PROMPT: Could you find each line of the data below that contains the word "swimming" and copy those lines?

═══ RECORDS ═══

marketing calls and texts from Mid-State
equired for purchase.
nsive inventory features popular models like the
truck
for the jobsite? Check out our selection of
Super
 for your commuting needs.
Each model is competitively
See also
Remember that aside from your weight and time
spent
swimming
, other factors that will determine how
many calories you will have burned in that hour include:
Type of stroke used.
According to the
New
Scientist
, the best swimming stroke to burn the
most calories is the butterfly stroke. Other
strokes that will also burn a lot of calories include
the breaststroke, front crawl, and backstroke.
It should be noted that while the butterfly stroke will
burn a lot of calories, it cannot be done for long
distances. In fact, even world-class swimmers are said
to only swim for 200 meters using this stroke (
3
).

═══
═══ RECORDS ═══

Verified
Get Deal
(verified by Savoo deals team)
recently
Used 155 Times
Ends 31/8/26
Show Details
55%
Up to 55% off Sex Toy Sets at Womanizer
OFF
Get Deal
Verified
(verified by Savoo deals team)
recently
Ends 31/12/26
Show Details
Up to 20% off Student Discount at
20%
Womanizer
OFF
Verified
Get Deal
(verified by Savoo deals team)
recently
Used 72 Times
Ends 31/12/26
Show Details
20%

═══

ANSWER BELOW:
swimming
, the best swimming stroke to burn the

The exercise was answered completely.